By static I mean things that don't change a lot over the course of time, like a big house, an expensive car or good infrastructure. If you live in a big bungalow you might be happy for the first 10-15 days or so, but once that 'honeymoon period' is over your daily happiness is independent of the bungalow. The bungalow has absolutely no role to play in determining if on a given day you are happy or sad. The same applies for a car.
Static elements will give you happiness for a moment or two and then disappear. The happiness derived from them cannot be sustained, they wither away. 

Dynamic things, on the other hand, are those that are unpredictable. They constantly change and in my opinion happiness can be derived only from them. One example of a dynamic thing is the work we do for a living. If the work is interesting and constantly throws up challenges, then nothing can be a better source of happiness.
Similarly, personal relationships - like the relationship with your spouse, friends, children or parents - are also dynamic and are a great source of happiness.
The dynamic nature of work and relationships allow us to derive happiness from them.Probably that is the reason why we enjoy sports so much, as sports is an unscripted drama and is the epitome of unpredictability.

Coming back to the reasons why people like to settle down in US, I think most of the reasons are static in nature, be it the standard of living or the feeling of independence.

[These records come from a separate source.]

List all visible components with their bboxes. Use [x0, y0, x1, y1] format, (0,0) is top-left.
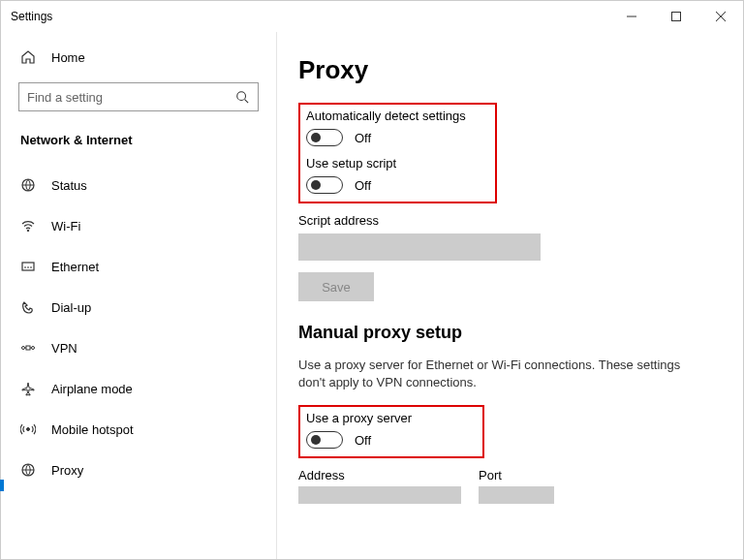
sidebar-item-proxy[interactable]: Proxy: [1, 450, 276, 490]
sidebar-item-label: Mobile hotspot: [51, 422, 134, 437]
port-label: Port: [479, 468, 554, 482]
maximize-button[interactable]: [654, 1, 698, 32]
port-input: [479, 486, 554, 504]
window-controls: [609, 1, 743, 32]
sidebar-item-label: Ethernet: [51, 260, 99, 274]
manual-proxy-heading: Manual proxy setup: [298, 323, 722, 343]
svg-point-12: [22, 347, 25, 350]
hotspot-icon: [20, 421, 36, 437]
accent-indicator: [0, 480, 4, 491]
ethernet-icon: [20, 259, 36, 274]
search-icon: [234, 89, 250, 105]
setup-script-toggle[interactable]: [306, 176, 343, 194]
svg-point-13: [32, 347, 35, 350]
sidebar-item-status[interactable]: Status: [1, 165, 276, 205]
window-title: Settings: [11, 10, 52, 23]
home-nav[interactable]: Home: [1, 42, 276, 77]
airplane-icon: [20, 381, 36, 396]
svg-point-4: [237, 92, 246, 101]
svg-rect-1: [672, 13, 681, 21]
save-button-label: Save: [322, 280, 351, 295]
category-heading: Network & Internet: [1, 113, 276, 165]
sidebar-item-label: Proxy: [51, 463, 83, 478]
title-bar: Settings: [1, 1, 743, 32]
sidebar-item-ethernet[interactable]: Ethernet: [1, 246, 276, 287]
use-proxy-toggle[interactable]: [306, 431, 343, 449]
monitor-icon: [20, 177, 36, 193]
sidebar-item-label: Airplane mode: [51, 382, 133, 396]
svg-point-17: [27, 428, 30, 431]
setup-script-state: Off: [355, 178, 371, 193]
svg-rect-14: [26, 346, 30, 350]
sidebar-item-airplane[interactable]: Airplane mode: [1, 368, 276, 409]
address-label: Address: [298, 468, 461, 482]
sidebar-item-vpn[interactable]: VPN: [1, 327, 276, 368]
sidebar-item-wifi[interactable]: Wi-Fi: [1, 205, 276, 246]
home-label: Home: [51, 50, 85, 65]
sidebar-item-label: Status: [51, 178, 87, 193]
highlight-use-proxy: Use a proxy server Off: [298, 405, 484, 458]
auto-detect-toggle[interactable]: [306, 129, 343, 146]
search-box[interactable]: [18, 82, 259, 111]
sidebar-item-label: Wi-Fi: [51, 219, 80, 233]
use-proxy-label: Use a proxy server: [306, 411, 475, 425]
minimize-button[interactable]: [609, 1, 654, 32]
highlight-auto-proxy: Automatically detect settings Off Use se…: [298, 103, 497, 203]
proxy-icon: [20, 462, 36, 478]
sidebar-item-hotspot[interactable]: Mobile hotspot: [1, 409, 276, 450]
close-icon: [716, 12, 726, 21]
sidebar-item-label: Dial-up: [51, 300, 91, 315]
sidebar-item-label: VPN: [51, 341, 78, 356]
sidebar-item-dialup[interactable]: Dial-up: [1, 287, 276, 327]
vpn-icon: [20, 340, 36, 356]
manual-proxy-description: Use a proxy server for Ethernet or Wi-Fi…: [298, 357, 705, 391]
minimize-icon: [627, 12, 636, 21]
dialup-icon: [20, 299, 36, 315]
content-area: Proxy Automatically detect settings Off …: [277, 32, 743, 559]
page-title: Proxy: [298, 55, 722, 85]
script-address-input: [298, 233, 541, 261]
sidebar: Home Network & Internet Status Wi-Fi Eth…: [1, 32, 277, 559]
home-icon: [20, 49, 36, 65]
address-input: [298, 486, 461, 504]
maximize-icon: [671, 12, 681, 21]
use-proxy-state: Off: [355, 433, 371, 448]
auto-detect-state: Off: [355, 131, 371, 145]
svg-point-7: [27, 230, 29, 232]
save-button: Save: [298, 272, 374, 301]
nav-list: Status Wi-Fi Ethernet Dial-up VPN Airpla…: [1, 165, 276, 490]
svg-line-5: [245, 100, 249, 104]
auto-detect-label: Automatically detect settings: [306, 109, 487, 123]
setup-script-label: Use setup script: [306, 156, 487, 171]
close-button[interactable]: [698, 1, 743, 32]
wifi-icon: [20, 218, 36, 233]
search-input[interactable]: [27, 90, 221, 105]
script-address-label: Script address: [298, 213, 722, 228]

We might feel happy initially, but the happiness is not sustainable and we eventually come back to a steady state.They are like spikes in a graph where the value is momentarily very high and comes back to a normal value the very next instant.

I am not saying that settling in US is not a good idea or that you are better off staying in India, but just that it ultimately doesn't matter where you live. Whether you are in US or in India, your happiness is determined by the little things you do on a daily basis, how you respond to challenges you face everyday, rather than the Ferrari parked in your garage.  A Green card or a US citizenship is not the panacea for all the ills afflicting you. In fact, I would compare getting a Green card with India winning the cricket world cup. You rejoice for a day or two and from the third day normalcy is restored !

To be really happy we have to go after the dynamic things . Their dynamic nature will ensure that periodically we will experience bouts of unhappiness, sadness and frustration, which is precisely the reason why we experience happiness when things go right.
Unlike the big bungalow, which never shrinks, never expands, keeps staring at you the same way day after day, as if it doesn't even exist.